Integrating Emerging Memories for Analog DNN Accelerators

An Chen
IBM


Abstract

As the CMOS scaling approaches the fundamental limits, numerous emerging devices have been explored for better performance, higher efficiency, and new functionalities. Instead of replacing CMOS transistors, many of these devices are more suitable for new computing paradigms beyond Boolean logic and von Neumann architectures. For example, in-memory computing reduces data movement between computing and memory units, and exploits the intrinsic parallelism in memory arrays. Neural-inspired computing implements cognitive and intelligent functions through a wide range of approaches, e.g., deep neural network (DNN), spiking neural network (SNN), hyperdimensional computing, probabilistic network, dynamical systems, etc. Although some novel computing paradigms can be implemented in CMOS technologies, more efficient solutions may come from emerging materials and devices that can enable native implementations of these computing paradigms. At the same time, the circuits or accelerators based on emerging technologies often need to be integrated into the CMOS platform to create fully functional systems.

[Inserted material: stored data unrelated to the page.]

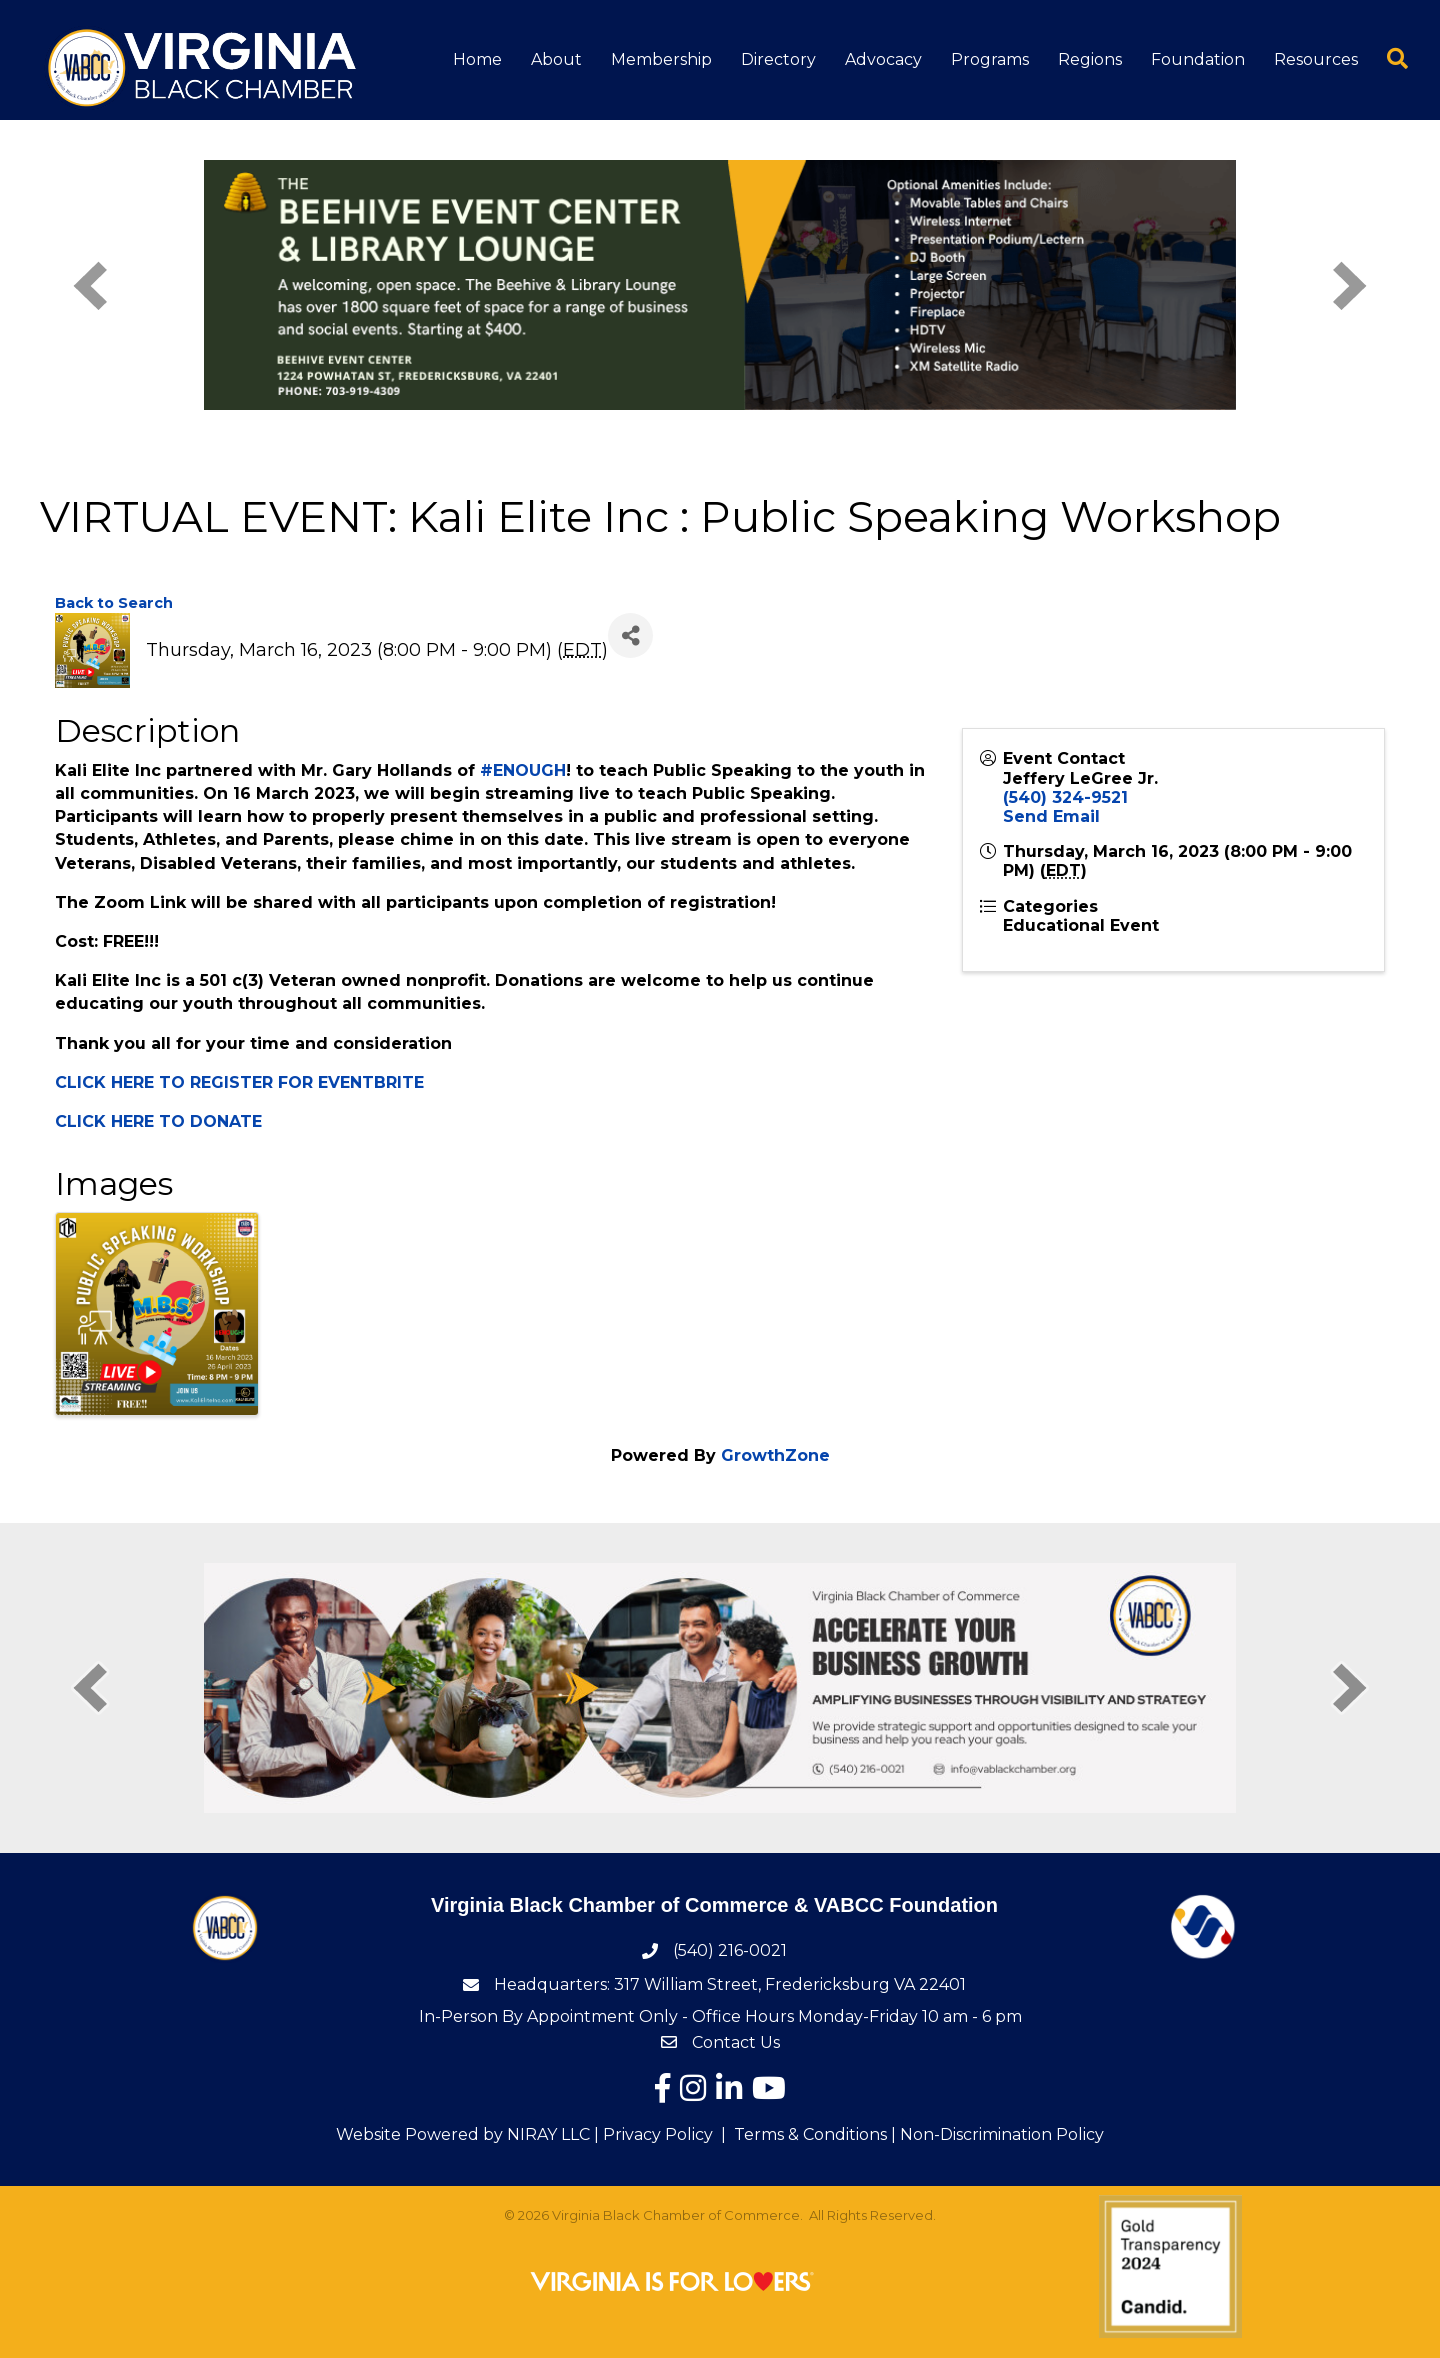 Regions (1090, 59)
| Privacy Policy (651, 2134)
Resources (1316, 59)
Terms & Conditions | (815, 2134)
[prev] (90, 285)
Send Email (1051, 816)
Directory (778, 59)
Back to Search (114, 603)
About (556, 59)
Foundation (1198, 59)
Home (477, 59)
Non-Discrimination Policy (1002, 2134)
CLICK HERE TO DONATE (158, 1121)
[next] (1350, 285)
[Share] (630, 635)
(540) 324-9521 (1065, 797)
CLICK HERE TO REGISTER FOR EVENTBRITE (239, 1082)
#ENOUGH (523, 770)
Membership (661, 59)
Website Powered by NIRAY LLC (463, 2134)
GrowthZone (775, 1455)
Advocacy (883, 59)
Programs (990, 59) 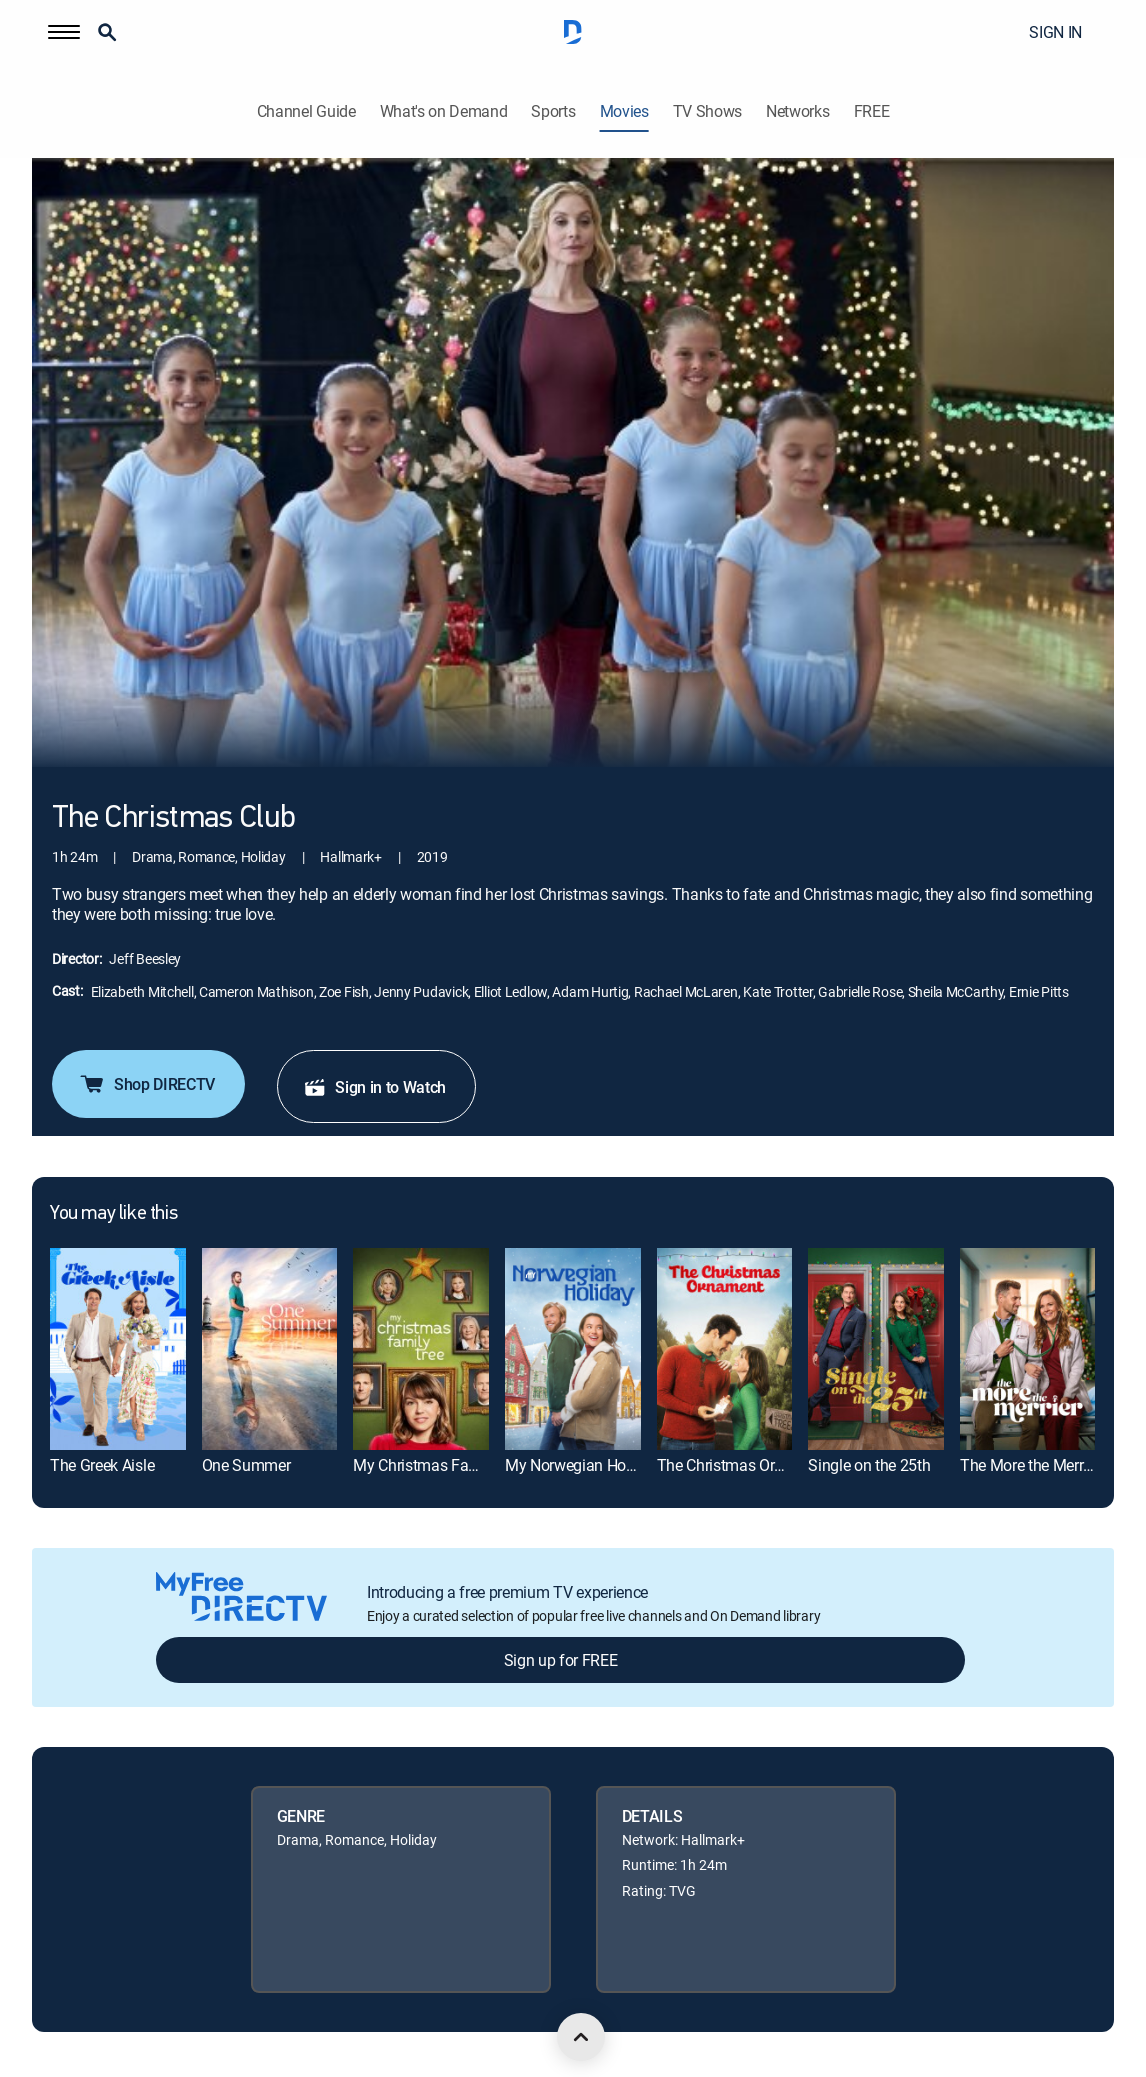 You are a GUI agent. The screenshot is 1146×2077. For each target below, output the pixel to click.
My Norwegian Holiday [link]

In recent years, DNN has surpassed human performance in various AI applications, e.g., image classification, language processing, etc. General-purpose CPU/GPU and special-purpose digital accelerators have provided current and near-term DNN hardware solutions. In the longer term, there are opportunities to achieve significantly higher performance and energy-efficiency with DNN accelerators based on analog memories. Among emerging non-volatile memory (NVM) devices, phase change memory (PCM) has the advantages of maturity and the availability of large-scale arrays. PCM-based analog DNN accelerators have been demonstrated at advanced technology node (e.g., 14nm) with millions of devices, and achieved iso-accuracy on increasingly large network models. The success of these accelerators is the result of the integration of highly efficient analog cores for multiply-accumulate (MAC) operations with advanced CMOS circuitry for creative designs of auxiliary digital functions. This talk will discuss the progress that we have achieved on PCM-based DNN inference accelerators, the challenges of PCM materials and devices, and promising solutions in technology and design.